While the show puts me through myriad emotions, it’s also reliably funny. There’s always guaranteed to be at least two moments in each episode that will make you laugh, and it’s amazing what the team manages to fit over the span of 11 minutes. The writing does a great job, but it’s the animation that truly sells the deal. Everyone looks distinct and the show does a good job of conveying their personalities through their body language. It looks very much like like it was designed by a child–a child who probably plays too many video games and eats too much candy, but a creative child nonetheless. Seriously, any child who comes up with a cat assassin one moment and then an assassination plot rife with Shakespeare references is one talented kid. Rarely is there an episode where the storytelling is the same as the one that came before it. Case in point, one episode in the second season–“Guardians of Sunshine”– has 5 minutes spent in 3-D animation in the style of 8-bit video games, while a third season episode titled “Fionna and Cake” takes a look at the show if everyone was the opposite gender. Season six has an episode where Jake is literally just a brick in a wall narrating what happens in front of him, like an emergency news broadcast or a podcast in the vein of Serial.
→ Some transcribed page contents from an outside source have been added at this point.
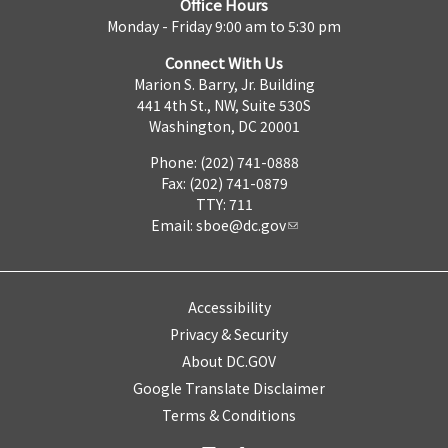
Office Hours
Monday - Friday 9:00 am to 5:30 pm
Connect With Us
Marion S. Barry, Jr. Building
441 4th St., NW, Suite 530S
Washington, DC 20001
Phone: (202) 741-0888
Fax: (202) 741-0879
TTY: 711
Email:
sboe@dc.gov
Accessibility
Privacy & Security
About DC.GOV
Google Translate Disclaimer
Terms & Conditions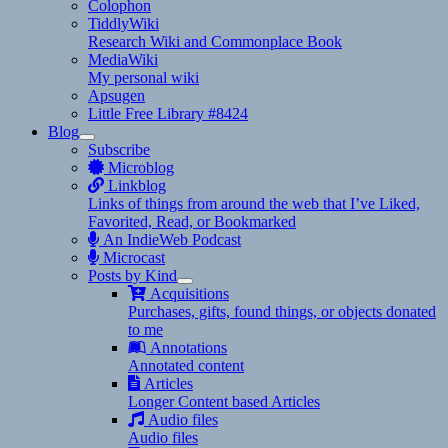
Colophon
TiddlyWiki
Research Wiki and Commonplace Book
MediaWiki
My personal wiki
Apsugen
Little Free Library #8424
Blog
expand
Subscribe
child
Microblog
menu
Linkblog
Links of things from around the web that I’ve Liked,
Favorited, Read, or Bookmarked
An IndieWeb Podcast
Microcast
Posts by Kind
expand
Acquisitions
child
Purchases, gifts, found things, or objects donated
menu
to me
Annotations
Annotated content
Articles
Longer Content based Articles
Audio files
Audio files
If any of those three descriptions don’t make you at least want to give the show a shot, then you don’t have a soul or any imagination.

To sum up, Adventure Time is a complete mess of a show that ends up not being much of a mess at all. Its wacky characters hide a deep and layered mythology that story hounds will get a kick out of deciphering, and the humor is sure to gather a ton of laughs. You may be turned by just how silly it all seems in the first few episodes, but if you stick with it, you’ll end up watching what’s undoubtedly one of the best cartoons on television.